== Dataset extract

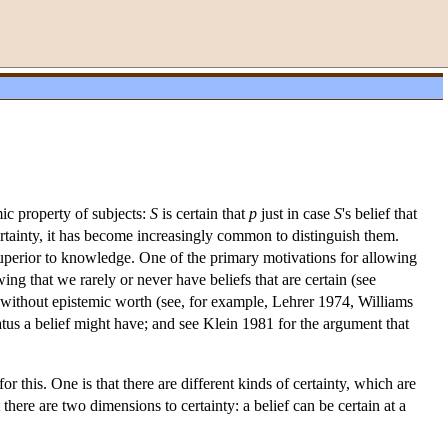
mic property of subjects:
S
is certain that
p
just in case
S
's belief that
rtainty, it has become increasingly common to distinguish them.
 superior to knowledge. One of the primary motivations for allowing
ng that we rarely or never have beliefs that are certain (see
r without epistemic worth (see, for example, Lehrer 1974, Williams
us a belief might have; and see Klein 1981 for the argument that
or this. One is that there are different kinds of certainty, which are
t there are two dimensions to certainty: a belief can be certain at a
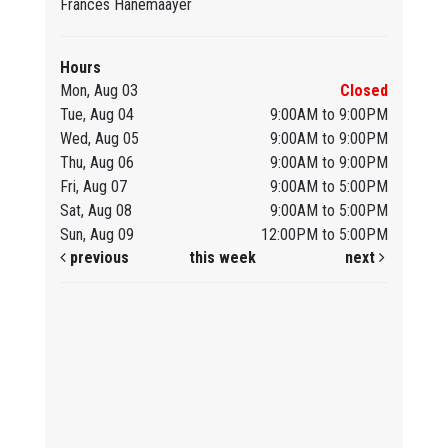
Frances Hanemaayer
Hours
Mon, Aug 03
Closed
Tue, Aug 04
9:00AM to 9:00PM
Wed, Aug 05
9:00AM to 9:00PM
Thu, Aug 06
9:00AM to 9:00PM
Fri, Aug 07
9:00AM to 5:00PM
Sat, Aug 08
9:00AM to 5:00PM
Sun, Aug 09
12:00PM to 5:00PM
previous
this week
next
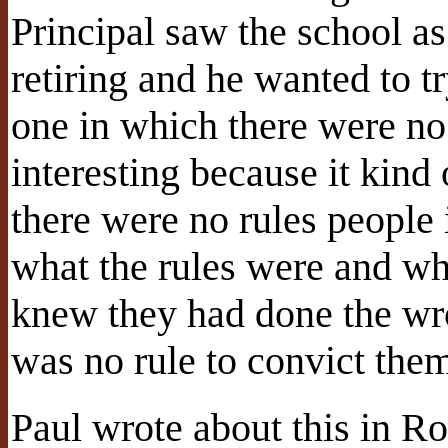
Principal saw the school as
retiring and he wanted to t
one in which there were no 
interesting because it kin
there were no rules people
what the rules were and w
knew they had done the wr
was no rule to convict the
Paul wrote about this in R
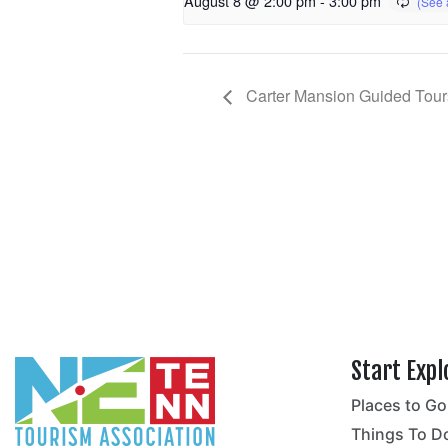
August 8 @ 2:00 pm
-
3:00 pm
Carter Mansion Guided Tour
Start Expl
Places to Go
no
Things To D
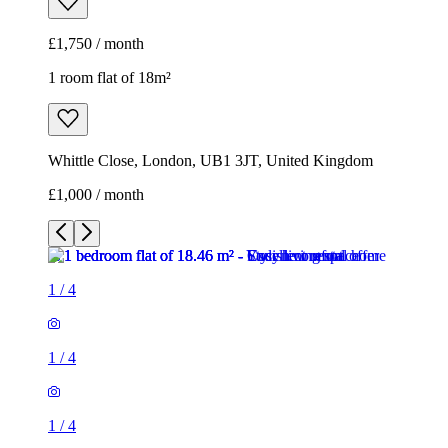
£1,750 / month
1 room flat of 18m²
Whittle Close, London, UB1 3JT, United Kingdom
£1,000 / month
1
/
4
1
/
4
1
/
4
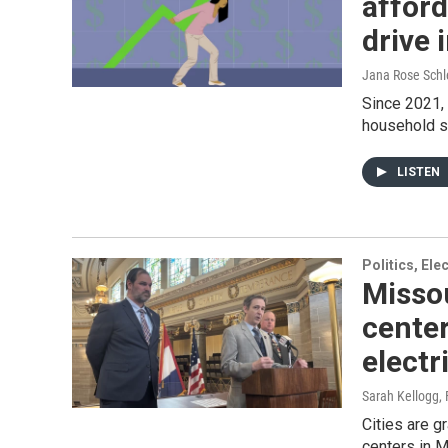
afforda
drive 
Jana Rose Schl
Since 2021, 
household sp
LISTEN
Politics, El
Misso
center
electr
Sarah Kellogg
,
Cities are g
centers in M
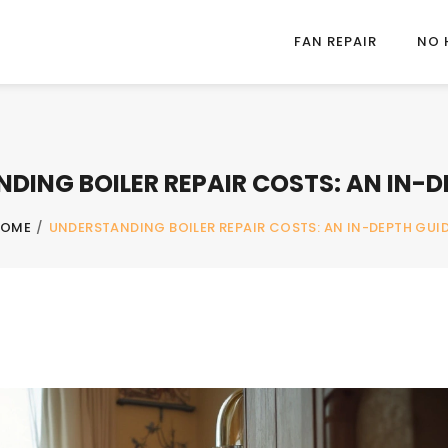
FAN REPAIR
NO 
DING BOILER REPAIR COSTS: AN IN-D
HOME
/
UNDERSTANDING BOILER REPAIR COSTS: AN IN-DEPTH GUI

====

> How to complete this task: You are asked to output the records precisely as they appear, minus any pictures.

> Output below:
mic property of subjects:
S
is certain that
p
just in case
S
's belief that
rtainty, it has become increasingly common to distinguish them.
 superior to knowledge. One of the primary motivations for allowing
ng that we rarely or never have beliefs that are certain (see
r without epistemic worth (see, for example, Lehrer 1974, Williams
us a belief might have; and see Klein 1981 for the argument that
or this. One is that there are different kinds of certainty, which are
t there are two dimensions to certainty: a belief can be certain at a
Frances Hanemaayer
Hours
Mon, Aug 03
Closed
Tue, Aug 04
9:00AM to 9:00PM
Wed, Aug 05
9:00AM to 9:00PM
Thu, Aug 06
9:00AM to 9:00PM
Fri, Aug 07
9:00AM to 5:00PM
Sat, Aug 08
9:00AM to 5:00PM
Sun, Aug 09
12:00PM to 5:00PM
previous
this week
next
Principal saw the school as
retiring and he wanted to t
one in which there were no 
interesting because it kin
there were no rules people
what the rules were and w
knew they had done the wr
was no rule to convict the
Paul wrote about this in R
August 8 @ 2:00 pm
-
3:00 pm
Carter Mansion Guided Tour
Start Expl
Places to Go
no
Things To D
£1,750 / month
1 room flat of 18m²
Whittle Close, London, UB1 3JT, United Kingdom
£1,000 / month
1
/
4
1
/
4
1
/
4
afforda
drive 
Jana Rose Schl
Since 2021, 
household sp
LISTEN
Politics, El
Misso
center
electr
Sarah Kellogg
,
Cities are g
centers in M
FAN REPAIR
NO 
DING BOILER REPAIR COSTS: AN IN-D
HOME
/
UNDERSTANDING BOILER REPAIR COSTS: AN IN-DEPTH GUI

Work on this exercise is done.